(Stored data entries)
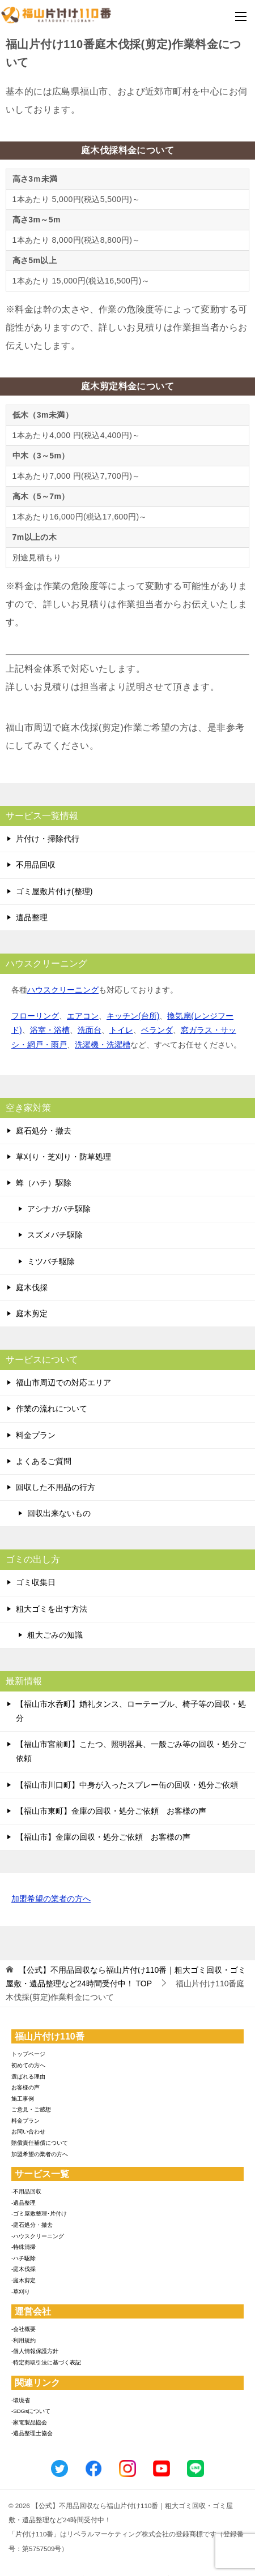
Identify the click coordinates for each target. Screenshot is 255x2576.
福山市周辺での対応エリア (63, 1382)
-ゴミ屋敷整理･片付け (39, 2213)
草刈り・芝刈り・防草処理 (63, 1156)
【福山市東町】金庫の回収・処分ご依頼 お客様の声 (111, 1810)
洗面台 (89, 1029)
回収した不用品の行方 (55, 1487)
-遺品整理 (23, 2203)
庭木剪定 (32, 1313)
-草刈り (20, 2292)
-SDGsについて (30, 2411)
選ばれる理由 (28, 2076)
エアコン (83, 1015)
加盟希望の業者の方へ (51, 1899)
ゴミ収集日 (36, 1582)
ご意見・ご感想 (31, 2109)
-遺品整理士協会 (32, 2433)
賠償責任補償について (39, 2143)
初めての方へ (28, 2065)
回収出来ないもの (59, 1513)
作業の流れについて (51, 1408)
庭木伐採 (32, 1287)
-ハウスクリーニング (37, 2236)
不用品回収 (36, 864)
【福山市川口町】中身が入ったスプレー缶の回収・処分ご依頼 (127, 1784)
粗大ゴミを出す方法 (51, 1608)
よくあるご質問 (43, 1461)
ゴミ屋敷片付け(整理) (54, 891)
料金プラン (36, 1435)
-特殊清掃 (23, 2247)
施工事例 (22, 2099)
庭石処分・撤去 (43, 1130)
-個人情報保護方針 (34, 2351)
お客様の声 (25, 2087)
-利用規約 (23, 2340)
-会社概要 (23, 2329)
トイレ (121, 1029)
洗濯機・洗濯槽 (102, 1044)
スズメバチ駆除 (55, 1234)
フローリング (35, 1015)
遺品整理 (32, 917)
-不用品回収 (26, 2191)
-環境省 (20, 2400)
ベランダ (157, 1029)
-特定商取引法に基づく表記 (46, 2362)
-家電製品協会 (29, 2422)
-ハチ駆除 (23, 2258)
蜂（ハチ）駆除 (43, 1182)
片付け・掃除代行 (47, 838)
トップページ (28, 2054)
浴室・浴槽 (50, 1029)
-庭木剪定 (23, 2280)
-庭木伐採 (23, 2269)
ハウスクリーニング (63, 989)
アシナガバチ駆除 (59, 1208)
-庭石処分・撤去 (32, 2225)
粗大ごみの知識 (55, 1634)
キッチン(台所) (133, 1015)
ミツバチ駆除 (51, 1261)
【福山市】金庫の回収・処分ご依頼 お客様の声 (103, 1836)
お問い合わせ (28, 2131)
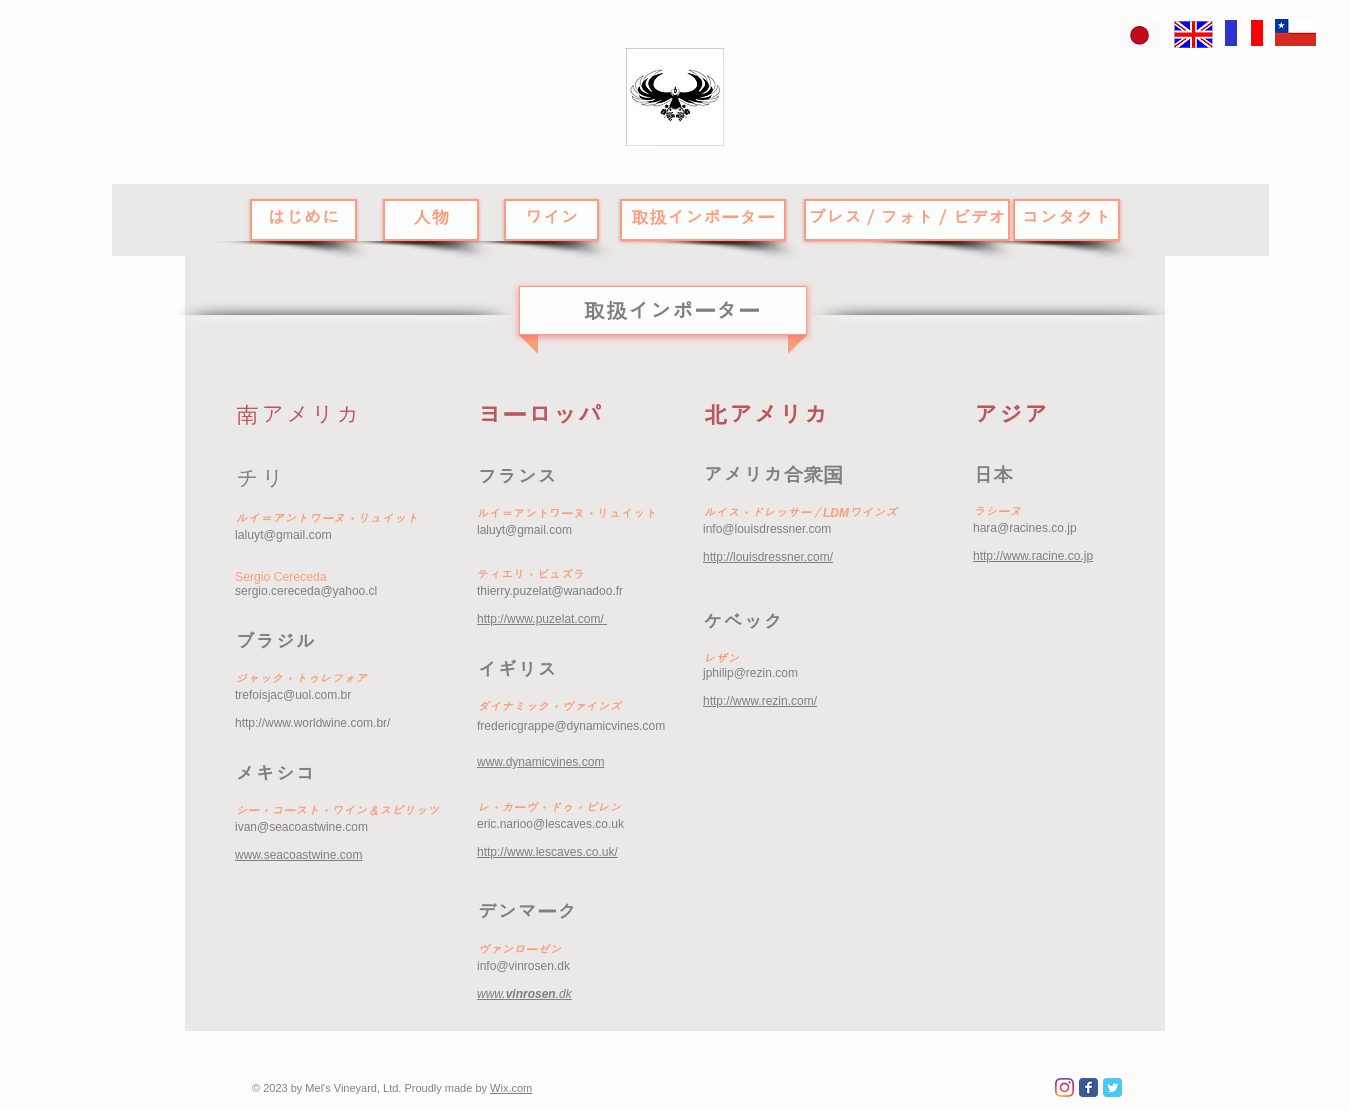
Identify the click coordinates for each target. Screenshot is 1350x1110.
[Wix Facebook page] (1088, 1087)
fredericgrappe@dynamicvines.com (571, 726)
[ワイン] (551, 220)
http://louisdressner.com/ (768, 557)
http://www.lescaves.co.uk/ (547, 852)
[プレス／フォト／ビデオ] (907, 220)
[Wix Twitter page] (1112, 1087)
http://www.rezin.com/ (760, 701)
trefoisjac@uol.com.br (293, 695)
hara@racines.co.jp (1025, 528)
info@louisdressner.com (767, 529)
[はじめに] (303, 220)
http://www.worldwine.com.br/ (312, 723)
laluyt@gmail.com (283, 535)
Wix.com (511, 1088)
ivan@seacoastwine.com (301, 827)
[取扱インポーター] (703, 220)
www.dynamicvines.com (540, 762)
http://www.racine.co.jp (1033, 556)
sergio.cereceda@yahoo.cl (306, 591)
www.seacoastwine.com (298, 855)
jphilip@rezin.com (750, 673)
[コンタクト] (1066, 220)
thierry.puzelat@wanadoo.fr (550, 591)
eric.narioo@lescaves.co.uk (550, 824)
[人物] (431, 220)
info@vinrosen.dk (523, 966)
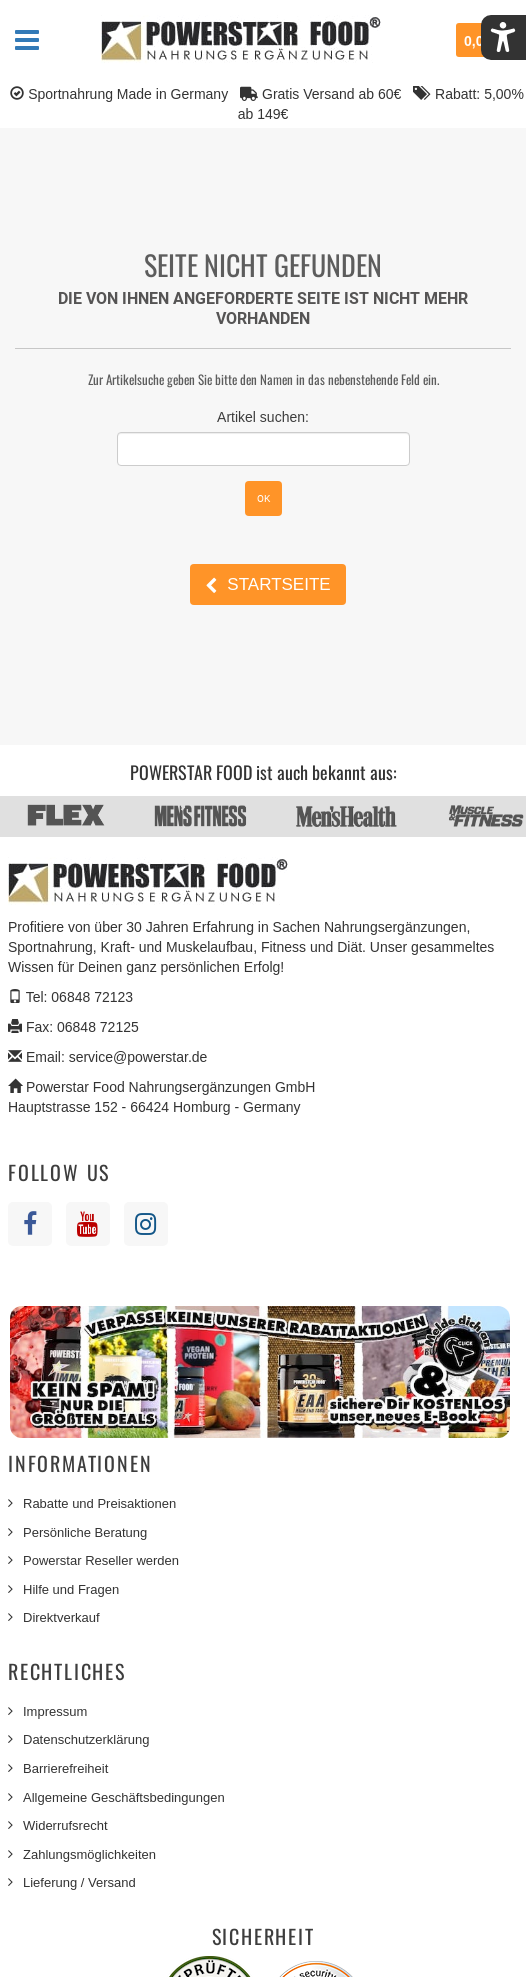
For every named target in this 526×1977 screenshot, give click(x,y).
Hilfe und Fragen (71, 1589)
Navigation (27, 40)
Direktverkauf (61, 1617)
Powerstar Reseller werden (101, 1560)
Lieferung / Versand (79, 1882)
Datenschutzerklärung (86, 1739)
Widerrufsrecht (65, 1825)
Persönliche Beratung (85, 1532)
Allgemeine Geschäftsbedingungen (124, 1797)
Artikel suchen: (263, 417)
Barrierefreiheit (65, 1768)
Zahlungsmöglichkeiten (89, 1854)
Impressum (55, 1711)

TASK PROMPT
In the entries, some lines may contain the word "lescaves". Give how many do, as a number by itself.

SOLVED EXERCISE
2